Del naturalismo de sus primeros paisajes, tras su experiencia europea, evolucionó hacia un constructivismo austero y riguroso inspirado en Cézanne y el Cubismo, con la impronta de los maestros italianos, que se manifiesta en el color y el dibujo de líneas puras.
Desarrolló diferentes temáticas: paisajes, naturalezas muertas y, con más intensidad, la figura humana. Sus composiciones se caracterizan por la estructura robusta, la solidez casi escultórica y la severidad en el trazo.
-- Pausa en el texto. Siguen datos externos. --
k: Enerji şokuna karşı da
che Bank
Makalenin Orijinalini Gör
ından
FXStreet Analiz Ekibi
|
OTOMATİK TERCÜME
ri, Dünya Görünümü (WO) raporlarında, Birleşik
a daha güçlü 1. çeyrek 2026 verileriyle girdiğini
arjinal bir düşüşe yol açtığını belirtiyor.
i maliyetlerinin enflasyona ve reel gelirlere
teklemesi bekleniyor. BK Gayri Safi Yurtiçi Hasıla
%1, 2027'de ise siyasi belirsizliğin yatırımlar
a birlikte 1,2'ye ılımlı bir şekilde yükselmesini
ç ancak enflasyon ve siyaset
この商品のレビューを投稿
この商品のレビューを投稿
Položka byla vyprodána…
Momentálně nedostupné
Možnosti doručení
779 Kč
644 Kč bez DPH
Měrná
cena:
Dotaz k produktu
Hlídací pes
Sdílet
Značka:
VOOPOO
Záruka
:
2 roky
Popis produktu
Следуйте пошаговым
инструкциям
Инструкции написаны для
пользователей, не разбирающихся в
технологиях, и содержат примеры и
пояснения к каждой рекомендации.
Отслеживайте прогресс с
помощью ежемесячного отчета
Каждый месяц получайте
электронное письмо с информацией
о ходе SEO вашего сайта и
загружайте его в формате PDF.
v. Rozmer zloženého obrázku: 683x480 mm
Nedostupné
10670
La austeridad y el rigor de su lenguaje plástico se pone de manifiesto más aún en las figuras, que mantienen algo de la monumentalidad muralista, y llevan el sello extraordinario y único de un creador. Sus retratos, criaturas quietas y enigmáticas, con la mirada lejana, que nos recuerdan las máscaras griegas, son lo más representativo de su producción. Su esposa francesa Germaine le inspiró los grandes ojos que se han convertido en signo inequívoco de su estilo. Siempre en la búsqueda de plasmar con diversas técnicas su expresión plástica, dibujó, pintó al óleo y al temple, realizó grabados y también pinturas murales.
Se había formado en la Academia Nacional de Bellas Artes, y en 1925 viajó a Europa. En Italia admiró a los maestros del Renacimiento y el arte clásico y en París concurrió a los talleres de André Lhote que lo introdujo en el arte moderno y la famosa Academia Grande Chaumiere.
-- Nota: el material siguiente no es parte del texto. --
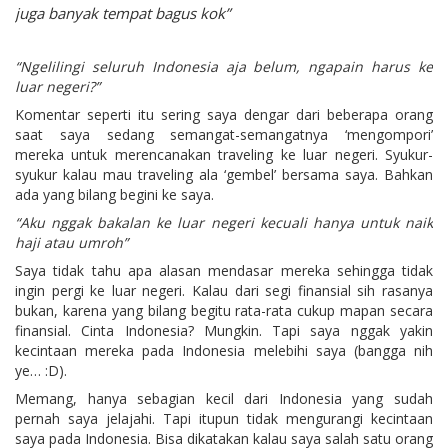
juga banyak tempat bagus kok”
“Ngelilingi seluruh Indonesia aja belum, ngapain harus ke
luar negeri?”
Komentar seperti itu sering saya dengar dari beberapa orang
saat saya sedang semangat-semangatnya ‘mengompori’
mereka untuk merencanakan traveling ke luar negeri. Syukur-
syukur kalau mau traveling ala ‘gembel’ bersama saya. Bahkan
ada yang bilang begini ke saya.
“Aku nggak bakalan ke luar negeri kecuali hanya untuk naik
haji atau umroh”
Saya tidak tahu apa alasan mendasar mereka sehingga tidak
ingin pergi ke luar negeri. Kalau dari segi finansial sih rasanya
bukan, karena yang bilang begitu rata-rata cukup mapan secara
finansial. Cinta Indonesia? Mungkin. Tapi saya nggak yakin
kecintaan mereka pada Indonesia melebihi saya (bangga nih
ye… :D).
Memang, hanya sebagian kecil dari Indonesia yang sudah
pernah saya jelajahi. Tapi itupun tidak mengurangi kecintaan
saya pada Indonesia. Bisa dikatakan kalau saya salah satu orang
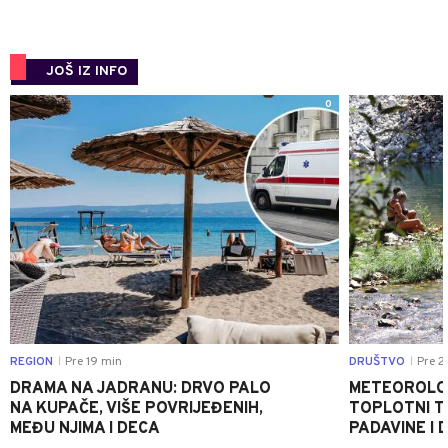
JOŠ IZ INFO
0
REGION
Pre 19 min
DRUŠTVO
Pre 2
|
|
DRAMA NA JADRANU: DRVO PALO
METEOROLOZ
NA KUPAČE, VIŠE POVRIJEĐENIH,
TOPLOTNI T
MEĐU NJIMA I DECA
PADAVINE I 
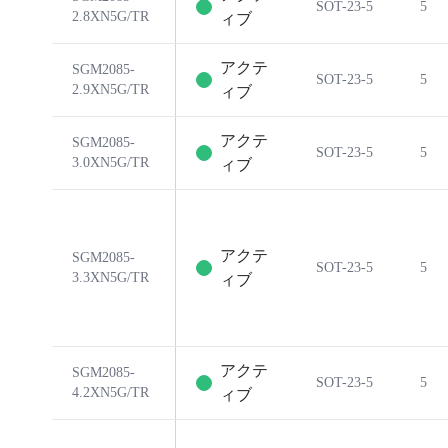
SOT-23-5
5
2.8XN5G/TR
ィブ
アクテ
SGM2085-
SOT-23-5
5
2.9XN5G/TR
ィブ
アクテ
SGM2085-
SOT-23-5
5
3.0XN5G/TR
ィブ
アクテ
SGM2085-
SOT-23-5
5
3.3XN5G/TR
ィブ
アクテ
SGM2085-
SOT-23-5
5
4.2XN5G/TR
ィブ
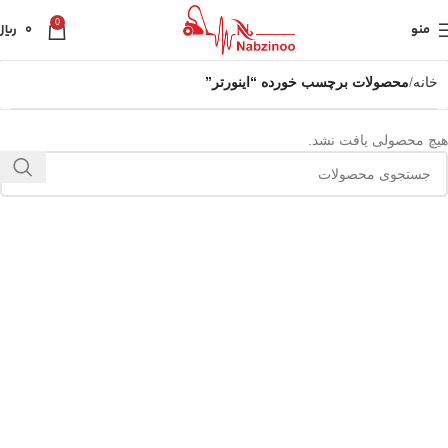
0
منو
0
ریال
خانه
محصولات برچسب خورده “اینورتر”
هیچ محصولی یافت نشد.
Acrecentó a partir de la década del ’30 su producción artística, así como también comenzó con su gran tarea docente, que se prolongó durante más de 20 años no solo en Buenos Aires; ya que también fue organizador y Director del Instituto Superior de Bellas Artes de la Universidad Nacional de Tucumán. Gracias a él y a artistas de la talla de Lorenzo Domínguez, Víctor Rebuffo y Ramón Gómez Cornet, el Jardín de la República se había convertido en un polo de atracción y aprendizaje para las nuevas generaciones de pintores y escultores argentinos. Todos aquellos que tuvieron la suerte de ser sus alumnos lo recuerdan como un extraordinario maestro, entre ellos Leopoldo Presas y Carlos Alonso. Al jubilarse en su tarea docente, vivió alternadamente en su casa de Unquillo, provincia de Córdoba, hoy convertida en museo y en la ciudad de Buenos Aires, donde tenía su taller en el barrio de Nuñez. Allí recibe en 1946 a un periodista que nos deja esta visión de nuestro querido “Espili”: “Habla poco; sus ademanes son lentos; se encorva como suelen hacerlo los hombres muy altos (en efecto es de buena estatura, fornido, grueso) y eso le da cierto aspecto de oso, acentuado por el frecuente balanceo del torso sobre las piernas delgadas. Viste sencillamente, en su taller del suburbano, como un obrero. Es un obrero; un admirable obrero del pincel.”